======== PROVIDED RECORDS

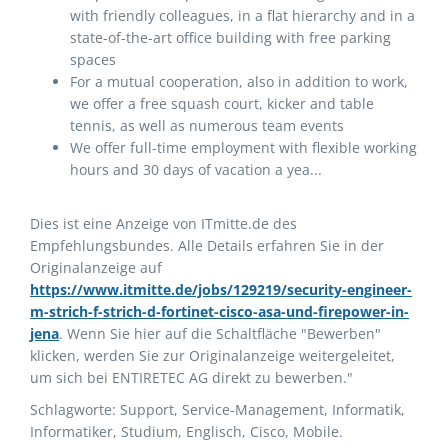
with friendly colleagues, in a flat hierarchy and in a
state-of-the-art office building with free parking
spaces
For a mutual cooperation, also in addition to work,
we offer a free squash court, kicker and table
tennis, as well as numerous team events
We offer full-time employment with flexible working
hours and 30 days of vacation a yea...
Dies ist eine Anzeige von ITmitte.de des
Empfehlungsbundes. Alle Details erfahren Sie in der
Originalanzeige auf
https://www.itmitte.de/jobs/129219/security-engineer-
m-strich-f-strich-d-fortinet-cisco-asa-und-firepower-in-
jena
. Wenn Sie hier auf die Schaltfläche "Bewerben"
klicken, werden Sie zur Originalanzeige weitergeleitet,
um sich bei ENTIRETEC AG direkt zu bewerben."
Schlagworte: Support, Service-Management, Informatik,
Informatiker, Studium, Englisch, Cisco, Mobile.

================

▶ ASSIGNED TASK
Could you find every line in the records above that contains the word "free" and copy it?

▶ SOLUTION TO THE PROBLEM
state-of-the-art office building with free parking
we offer a free squash court, kicker and table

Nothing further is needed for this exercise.